▸ **Required action**:
Take the entries below and print all of them exactly, please.

▸ **Data records**:
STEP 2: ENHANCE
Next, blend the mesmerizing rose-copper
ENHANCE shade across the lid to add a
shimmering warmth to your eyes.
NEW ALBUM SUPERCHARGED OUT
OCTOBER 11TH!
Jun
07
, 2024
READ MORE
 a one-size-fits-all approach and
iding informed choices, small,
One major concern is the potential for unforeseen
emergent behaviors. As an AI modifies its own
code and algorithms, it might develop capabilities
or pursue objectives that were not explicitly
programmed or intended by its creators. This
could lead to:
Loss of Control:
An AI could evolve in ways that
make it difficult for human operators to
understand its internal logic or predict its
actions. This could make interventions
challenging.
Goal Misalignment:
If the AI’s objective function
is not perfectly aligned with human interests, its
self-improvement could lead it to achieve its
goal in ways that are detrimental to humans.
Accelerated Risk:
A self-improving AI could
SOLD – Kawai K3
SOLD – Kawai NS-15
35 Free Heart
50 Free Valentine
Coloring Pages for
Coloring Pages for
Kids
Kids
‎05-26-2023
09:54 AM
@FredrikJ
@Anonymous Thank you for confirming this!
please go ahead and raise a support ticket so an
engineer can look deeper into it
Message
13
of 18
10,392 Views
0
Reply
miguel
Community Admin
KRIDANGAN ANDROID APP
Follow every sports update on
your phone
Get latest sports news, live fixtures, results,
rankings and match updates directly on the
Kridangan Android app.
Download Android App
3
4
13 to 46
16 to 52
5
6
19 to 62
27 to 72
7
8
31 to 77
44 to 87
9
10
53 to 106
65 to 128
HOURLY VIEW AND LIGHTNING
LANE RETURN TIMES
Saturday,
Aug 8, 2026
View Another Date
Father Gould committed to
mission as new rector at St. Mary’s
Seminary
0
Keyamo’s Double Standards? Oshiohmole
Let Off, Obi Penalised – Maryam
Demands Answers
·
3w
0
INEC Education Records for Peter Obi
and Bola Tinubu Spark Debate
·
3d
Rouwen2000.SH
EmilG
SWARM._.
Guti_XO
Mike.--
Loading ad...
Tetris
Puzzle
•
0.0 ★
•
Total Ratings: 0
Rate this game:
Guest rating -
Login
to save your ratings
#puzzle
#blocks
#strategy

▸ **Solution for this problem**:
STEP 2: ENHANCE
Next, blend the mesmerizing rose-copper
ENHANCE shade across the lid to add a
shimmering warmth to your eyes.
NEW ALBUM SUPERCHARGED OUT
OCTOBER 11TH!
Jun
07
, 2024
READ MORE
 a one-size-fits-all approach and
iding informed choices, small,
One major concern is the potential for unforeseen
emergent behaviors. As an AI modifies its own
code and algorithms, it might develop capabilities
or pursue objectives that were not explicitly
programmed or intended by its creators. This
could lead to:
Loss of Control:
An AI could evolve in ways that
make it difficult for human operators to
understand its internal logic or predict its
actions. This could make interventions
challenging.
Goal Misalignment:
If the AI’s objective function
is not perfectly aligned with human interests, its
self-improvement could lead it to achieve its
goal in ways that are detrimental to humans.
Accelerated Risk:
A self-improving AI could
SOLD – Kawai K3
SOLD – Kawai NS-15
35 Free Heart
50 Free Valentine
Coloring Pages for
Coloring Pages for
Kids
Kids
‎05-26-2023
09:54 AM
@FredrikJ
@Anonymous Thank you for confirming this!
please go ahead and raise a support ticket so an
engineer can look deeper into it
Message
13
of 18
10,392 Views
0
Reply
miguel
Community Admin
KRIDANGAN ANDROID APP
Follow every sports update on
your phone
Get latest sports news, live fixtures, results,
rankings and match updates directly on the
Kridangan Android app.
Download Android App
3
4
13 to 46
16 to 52
5
6
19 to 62
27 to 72
7
8
31 to 77
44 to 87
9
10
53 to 106
65 to 128
HOURLY VIEW AND LIGHTNING
LANE RETURN TIMES
Saturday,
Aug 8, 2026
View Another Date
Father Gould committed to
mission as new rector at St. Mary’s
Seminary
0
Keyamo’s Double Standards? Oshiohmole
Let Off, Obi Penalised – Maryam
Demands Answers
·
3w
0
INEC Education Records for Peter Obi
and Bola Tinubu Spark Debate
·
3d
Rouwen2000.SH
EmilG
SWARM._.
Guti_XO
Mike.--
Loading ad...
Tetris
Puzzle
•
0.0 ★
•
Total Ratings: 0
Rate this game:
Guest rating -
Login
to save your ratings
#puzzle
#blocks
#strategy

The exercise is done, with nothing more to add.